Against Nevada, Thomas will be able to get rid of the jitters that he may have had in his first big game of his NCAA career, and Barner won’t be plagued by the nagging injuries that he was dealing with throughout the game.
These blunders may have cost them the game against LSU, but they’re going to have to be fixed in the Nevada game if they want to put up a respectable fight this season.
This is the most crucial area in which the Ducks need to improve if they look to have any success in 2011.
This flaw was greatly exposed against LSU, and could prove to be deadly if other teams are able to capitalize like LSU was. Granted, Oregon will never play a team with the defensive line as good as LSU's, but that does not change the fact that they looked poor on Saturday.

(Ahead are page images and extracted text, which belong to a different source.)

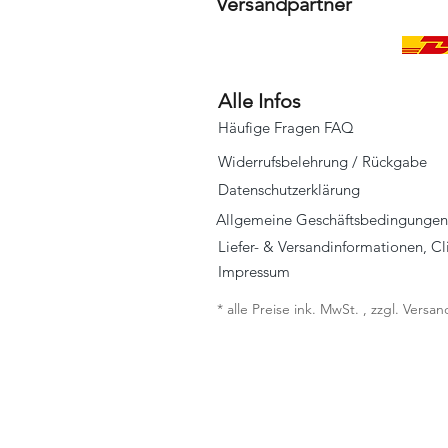
Versandpartner
Alle Infos
Häufige Fragen FAQ
Widerrufsbelehrung / Rückgabe
Datenschutzerklärung
Allgemeine Geschäftsbedingungen
Liefer- & Versandinformationen, C
Impressum
* alle Preise ink. MwSt. , zzgl. Vers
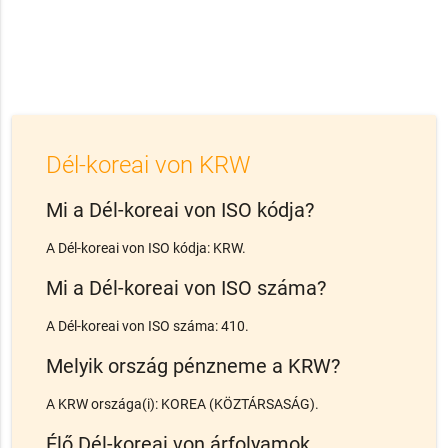
Dél-koreai von KRW
Mi a Dél-koreai von ISO kódja?
A Dél-koreai von ISO kódja: KRW.
Mi a Dél-koreai von ISO száma?
A Dél-koreai von ISO száma: 410.
Melyik ország pénzneme a KRW?
A KRW országa(i): KOREA (KÖZTÁRSASÁG).
Élő Dél-koreai von árfolyamok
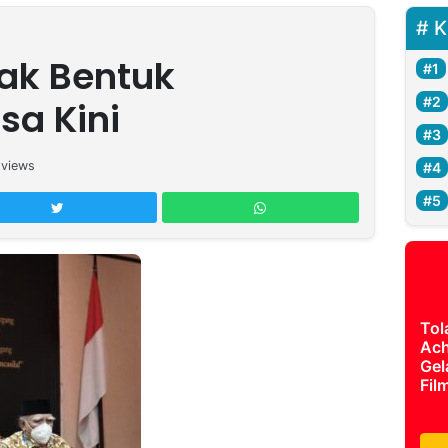
K
jak Bentuk
a Kini
views
Tol
Ach
Gel
Fil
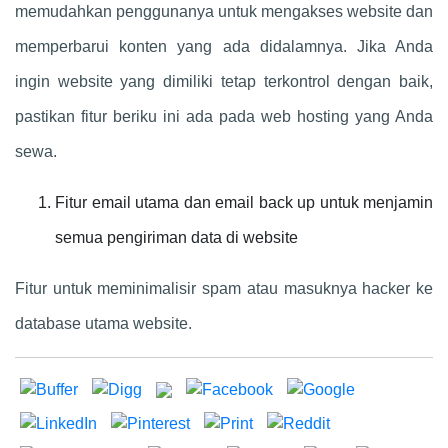
memudahkan penggunanya untuk mengakses website dan
memperbarui konten yang ada didalamnya. Jika Anda
ingin website yang dimiliki tetap terkontrol dengan baik,
pastikan fitur beriku ini ada pada web hosting yang Anda
sewa.
Fitur email utama dan email back up untuk menjamin
semua pengiriman data di website
Fitur untuk meminimalisir spam atau masuknya hacker ke
database utama website.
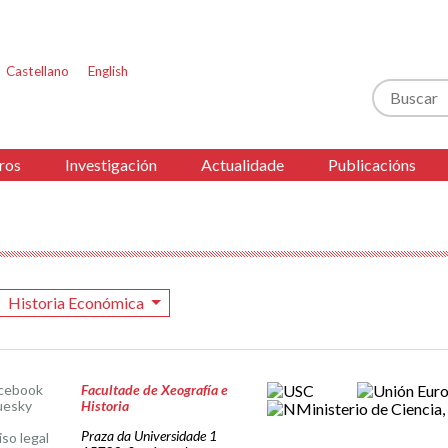
Castellano
English
Buscar
ros
Investigación
Actualidade
Publicacións
Historia Económica
cebook
Facultade de Xeografía e
uesky
Historia
Praza da Universidade 1
iso legal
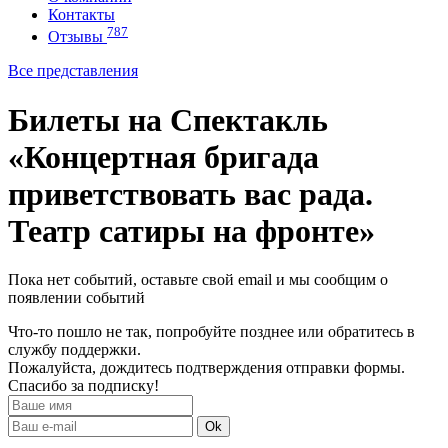
Контакты
787
Отзывы
Все представления
Билеты на Спектакль
«Концертная бригада
приветствовать вас рада.
Театр сатиры на фронте»
Пока нет событий, оставьте свой email и мы сообщим о
появлении событий
Что-то пошло не так, попробуйте позднее или обратитесь в
службу поддержки.
Пожалуйста, дождитесь подтверждения отправки формы.
Спасибо за подписку!
Ok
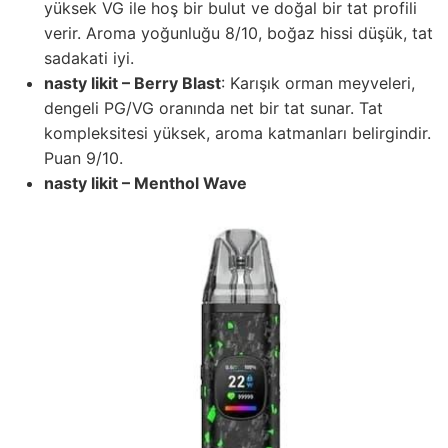
yüksek VG ile hoş bir bulut ve doğal bir tat profili
verir. Aroma yoğunluğu 8/10, boğaz hissi düşük, tat
sadakati iyi.
nasty likit – Berry Blast
: Karışık orman meyveleri,
dengeli PG/VG oranında net bir tat sunar. Tat
kompleksitesi yüksek, aroma katmanları belirgindir.
Puan 9/10.
nasty likit – Menthol Wave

The offensive looked young, small, inexperienced and overmatched. They did an awful job protecting Thomas, who was unable to read the opposing defense and in turn had to overcompensate with too many passing attempts as the LSU defense continued to rush him. He never had time to drop back for a long pass, and the line was unable to protect Thomas or Barner on the rush.
They looked overly excited, continuing to get called for false starts and penalties far too often. In total, Oregon was called for 12 penalties for a total of 95 yards. This is amateur football, and for a team that usually outsmarts their opponents, these were dumb mistakes that could have been avoided.
The offensive line is very young. They are the product of a rebuilding offseason for the team, following the graduations of three offensive linemen in Bo Thran, Jordan Holmes and C.E. Kaiser.
Hopefully these are problems that can be fixed, but for an undersized offensive line, they look to be no match for SEC defenses. In the future, they need to protect the quarterback in the spread offense so as to not let the open defender rush in and stop the scheme.
Against Nevada, they will have an easier defense line to guard and need to prove that they can compete.